Hymne à la beauté

Hymne à la beauté 150 150 Danièle Moundouris

Elle aime se blottir aux replis de la mer
Et crachant au visage son haleine de sel,
Elle rue, cavale sauvage, vers le ciel en cendre…

Elle est grande et petite, elle est douce et terrible.
L’Harmonie la fait naitre par des yeux inégaux.

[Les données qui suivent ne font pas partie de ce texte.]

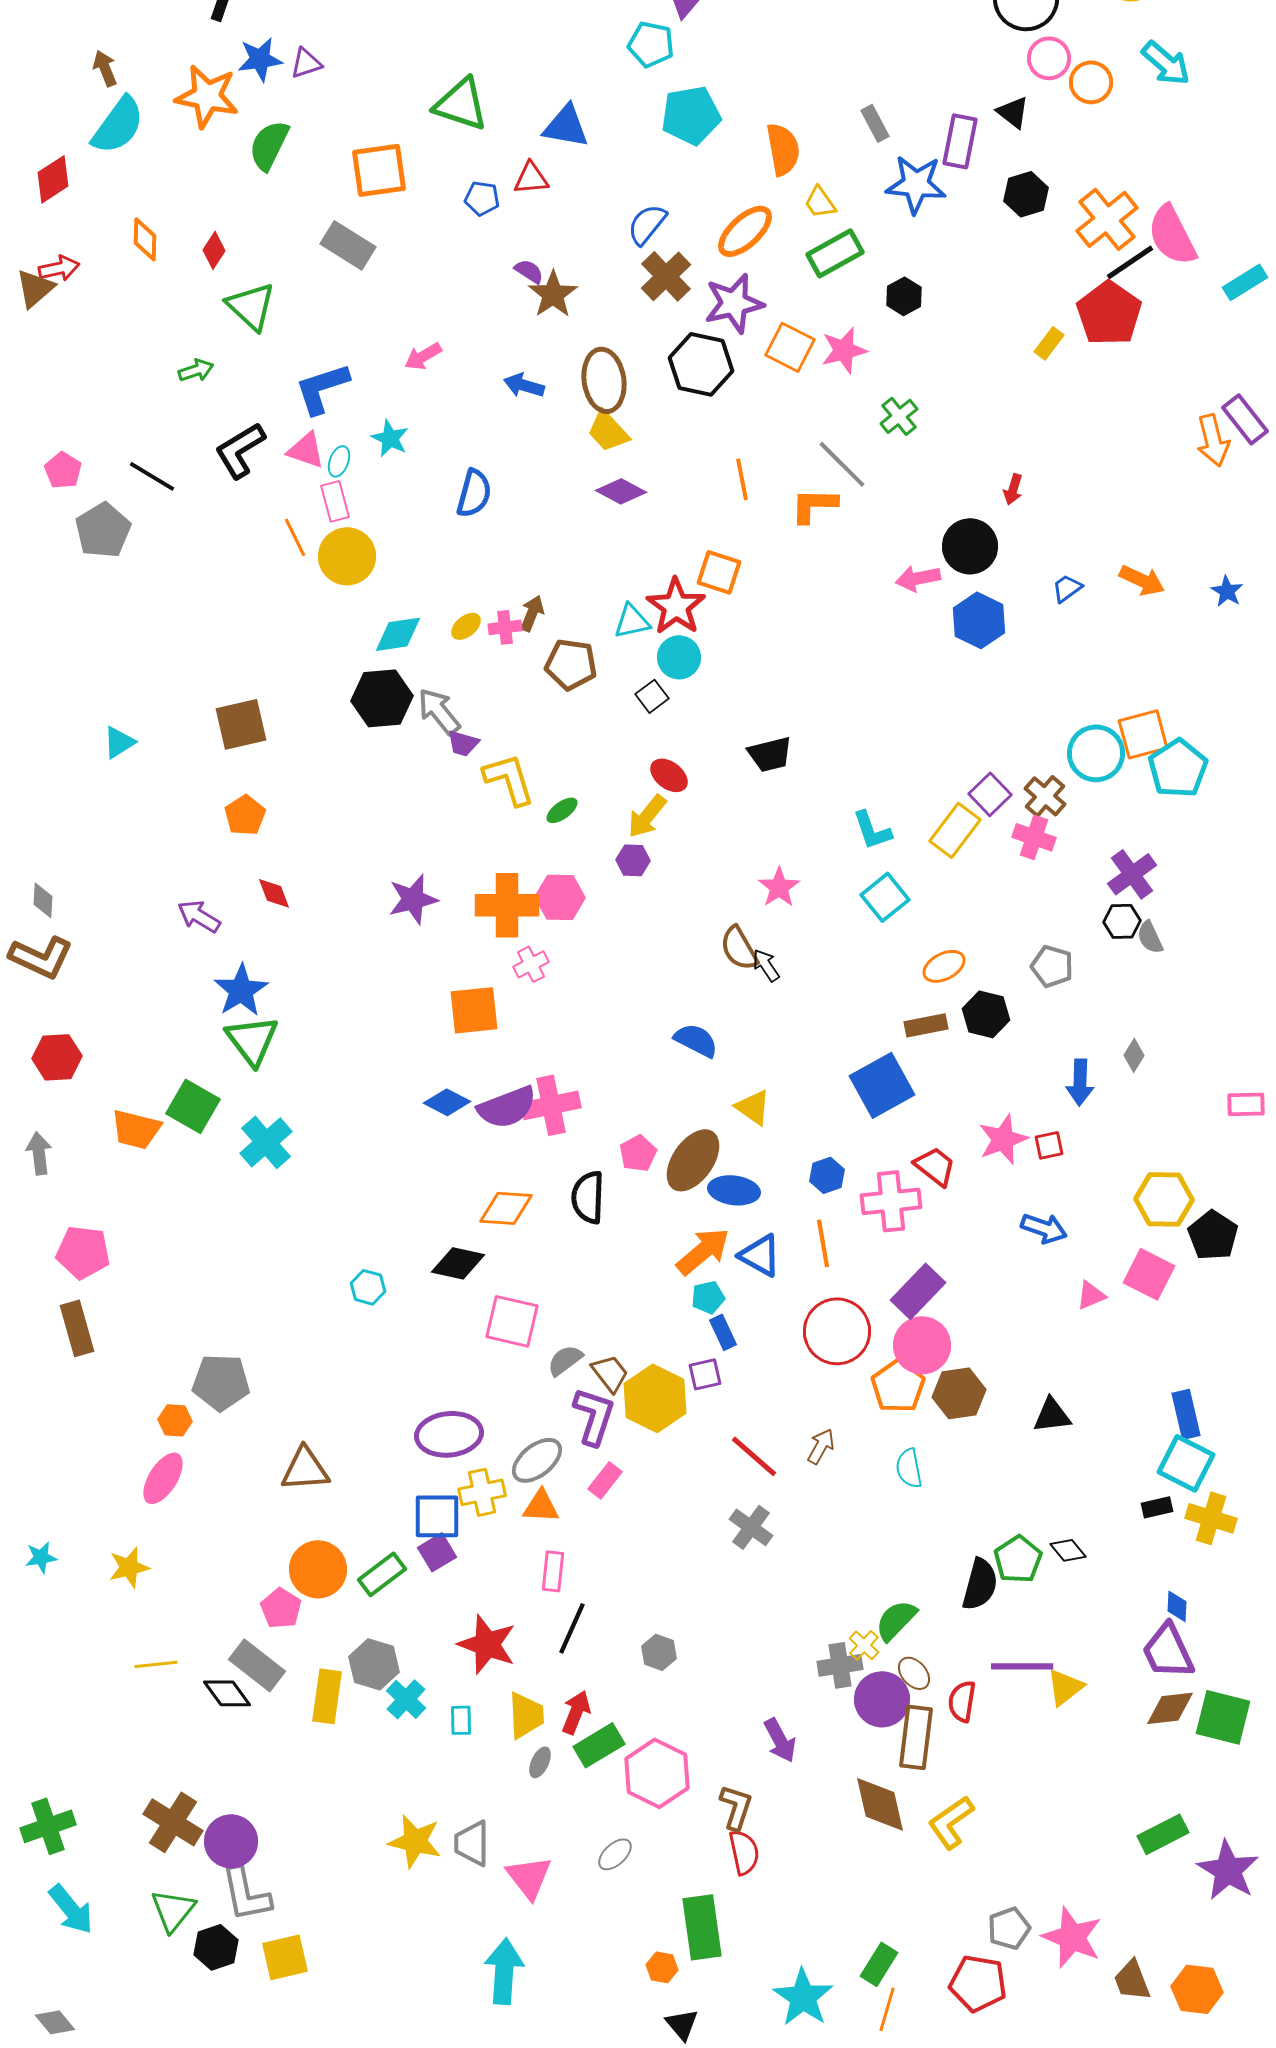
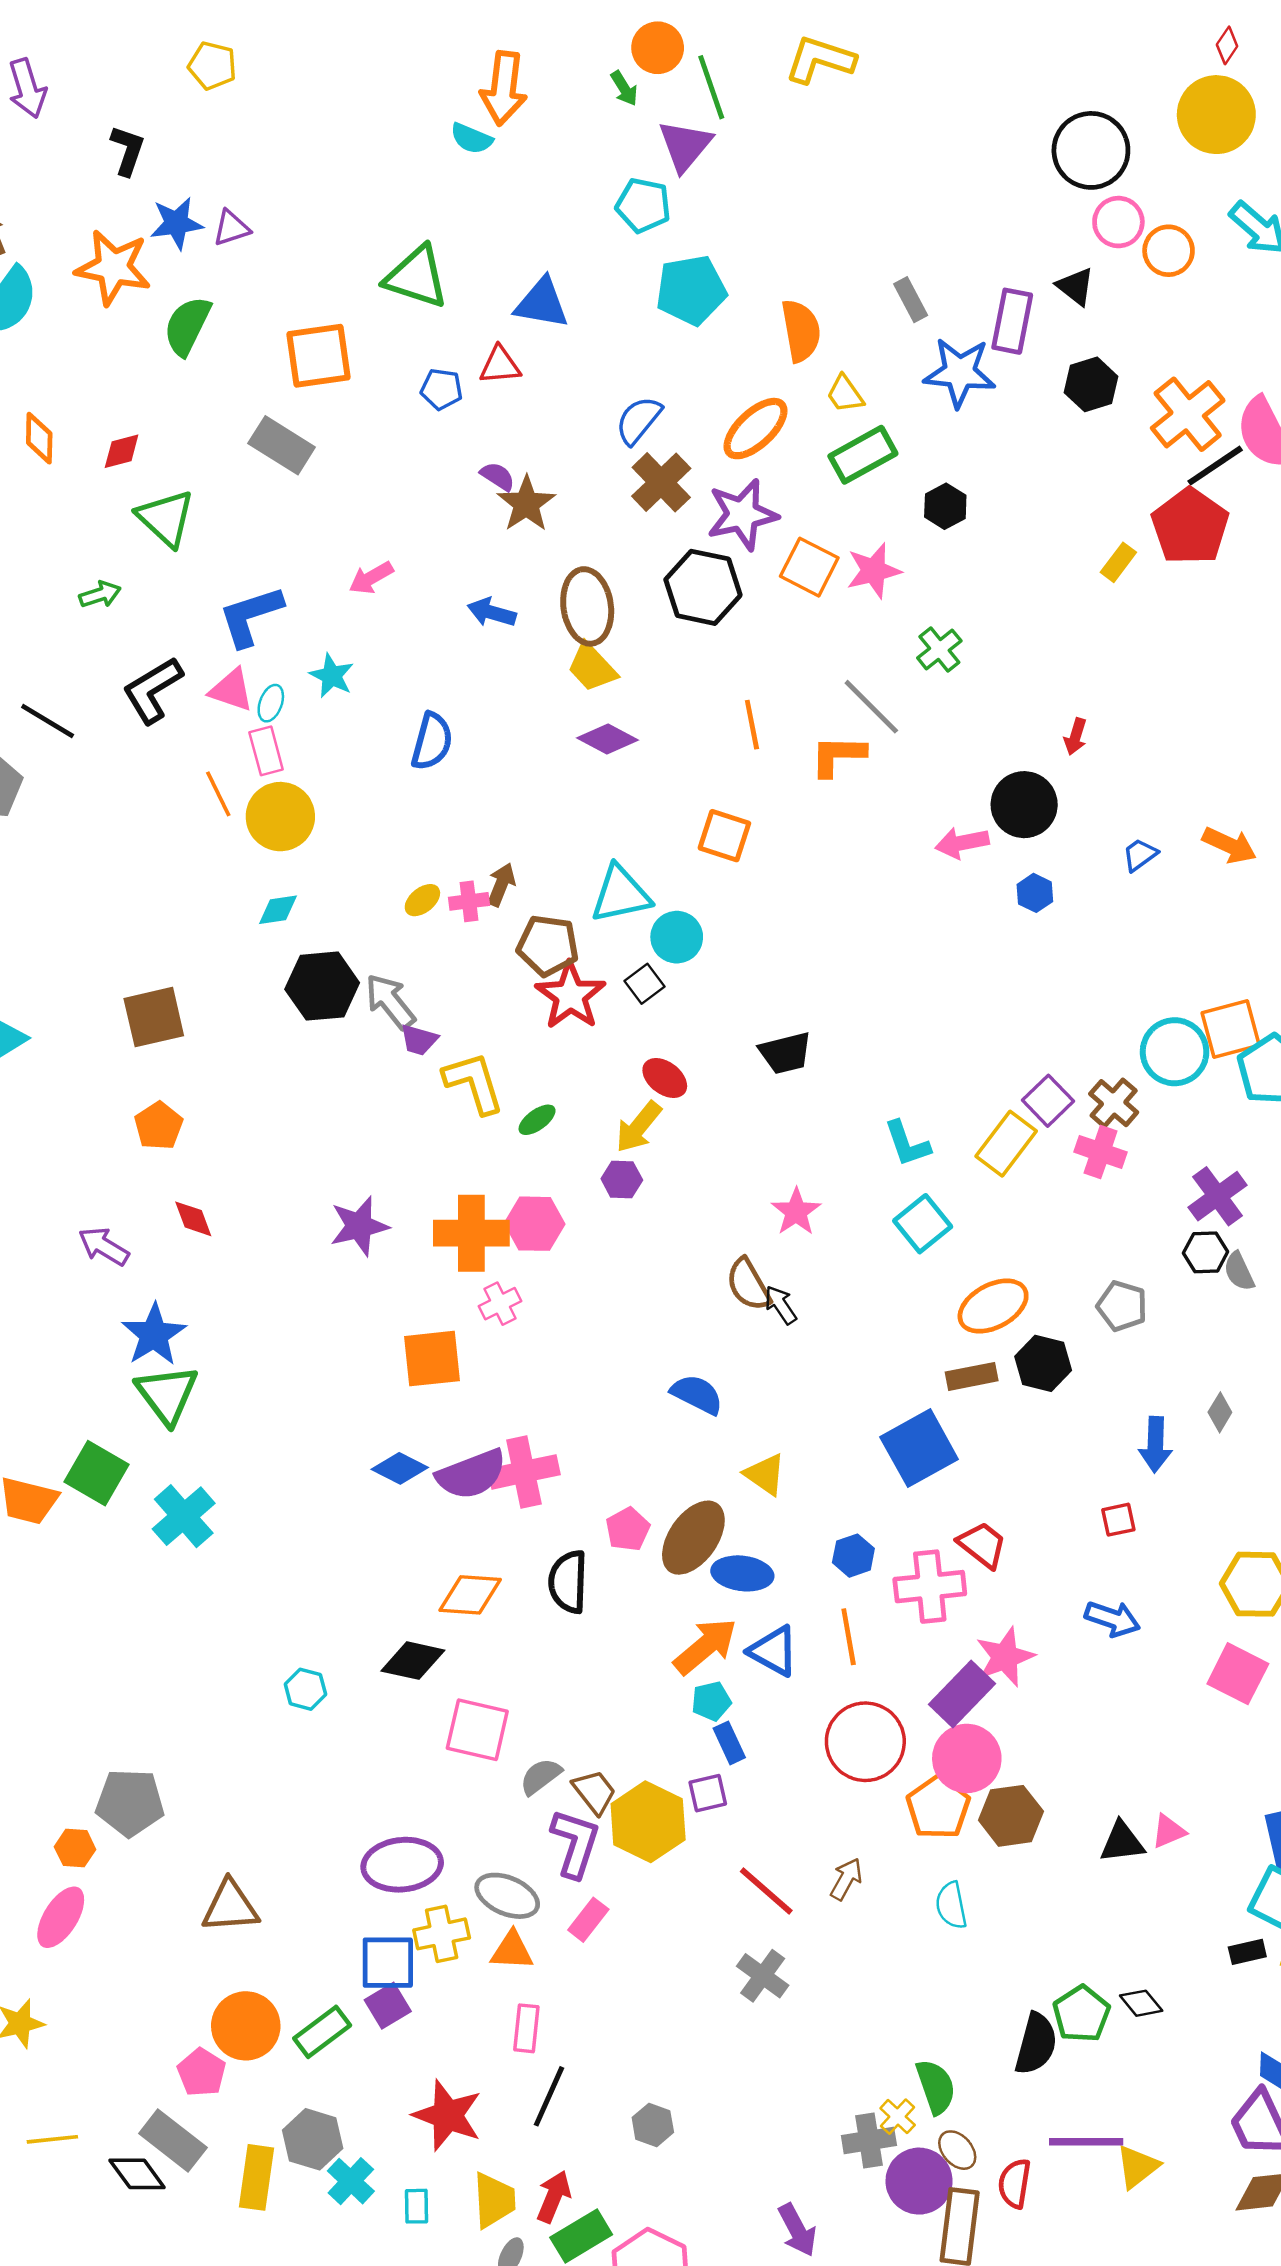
red diamond: (214, 250) -> (122, 451), turned 42
red star: (676, 606) -> (570, 996), moved
blue hexagon: (979, 620) -> (1035, 893), size x0.6
cyan triangle: (632, 621) -> (621, 894), size x1.4
cyan diamond: (398, 634) -> (278, 910), moved, size x0.7
orange ellipse: (944, 966) -> (993, 1306), size x1.4
pink star: (1003, 1139) -> (1005, 1657), moved
pink triangle: (1091, 1295) -> (1169, 1831), moved
gray ellipse: (537, 1460) -> (507, 1896), turned 62
green semicircle: (896, 1620) -> (936, 2087), turned 117

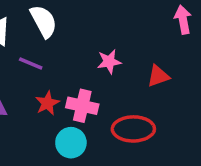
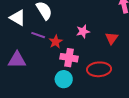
red triangle: (158, 76) -> (112, 38), turned -32
red star: (47, 103) -> (56, 42), moved

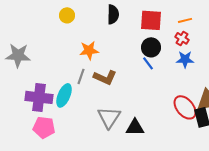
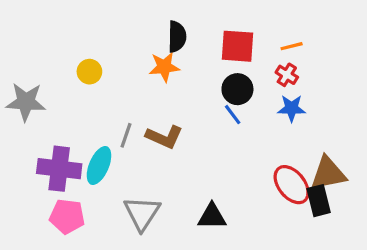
yellow circle: (67, 15) -> (89, 72), moved
orange star: (89, 50) -> (164, 67), moved
gray triangle: (109, 117) -> (142, 213), moved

Elle aime s’endormir en l’âme du silence
Pour que se dressent à sa nacelle,
Des prières vibrantes comme un vol d’hirondelles…

S’introduisant au cœur même le mieux gardé,
Elle fait pleurer en lui les rêves adolescents.

Des minutes pleines d’elle volent le paradis,
Dérobent à son jardin des fruits si inhumains,
Qu’une douleur m’envahit sous l’afflux de sa force.

Frotté du sel des passions, elle surgit,
Elle se dégage, éclate au jour si puissamment !
Le sucre l’amollit et la fait disparaitre.

S’enfonçant au profond de bois durs et déserts,
Elle en parait distante, hautaine et solitaire.

C’est pourquoi je l’adore, d’un amour insoutenable,
Mon corps tout entier tremble quand je la vois,
Et mon âme tendue, sous son accord se brise…

Froide, avec un sourire pervers de Joconde,
Elle libère en nous l’impossible miracle,
Pour mieux nous faire croire que nous sommes démiurge.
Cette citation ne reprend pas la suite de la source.